I’m not there so much to work anyway, I’m there for my English skills. A full one third of the runners are foreigners and English is pretty useful. So I stand on my feet for sixteen hours serving hot broth and tea and making sure that people are okay, physically and mentally. Liberally serving words of encouragement and being inspired myself. It's pretty cool.

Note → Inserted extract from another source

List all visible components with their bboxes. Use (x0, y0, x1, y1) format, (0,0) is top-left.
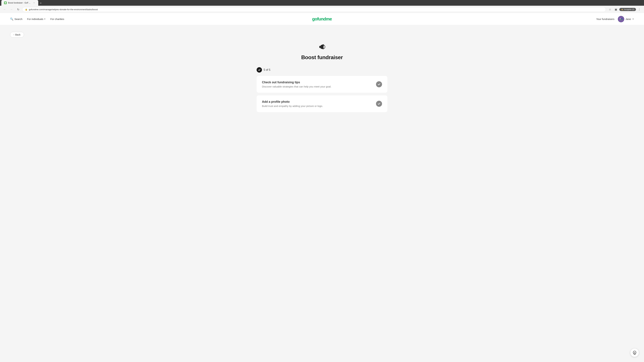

Even more surprising is the median age of these runners. Thirty to forty years, with quite a few in their fifties. I shouldn’t be surprised. The real difficulty in these races is not the physical aspect but the mental. Our bodies are tougher than we think. Navy seals prove that to their trainees time and time again. It’s difficult not to give up when things get rough and most of it is a mental game. I find it funny that our bodies can deal with the physical aspect easier in youth, but our heads don’t have the experience. Then you get older and they switch places. It’s a fascinating juxtapostion. I’d love to try one an ultra (probably smarter to start with a mini-marathon first and see how that goes) but my ability to keep up with my list is outpaced by the things I keep adding to it. C'est la vie.

What if you could still do those things though? What if you could, at any age, do what your heart desires? Probably the biggest reason we don’t is our desires change with time. What we desire today won’t be the same tomorrow. Maybe its a built-in bypass, a work around so we don’t go blowing our fuses. My knees, hips and shoulders already think I’ve blow a couple. Maybe it’s just my mind but the radiograph from the MRI shows evidence that is hard to contradict. The desire is still there though. That’s not always so bad, having a 20 year-old head on a 40+ year-old body.  It's been said many times that youth is wasted on the young.

This probably applies more to the male population but I wonder what would happen if 40/50/60 years olds were given back their 20-year old bodies for a week or more?

I’d like to think we’d be a little wiser but the truth is there wouldn’t be enough chairs in the emergency room.  What do you think?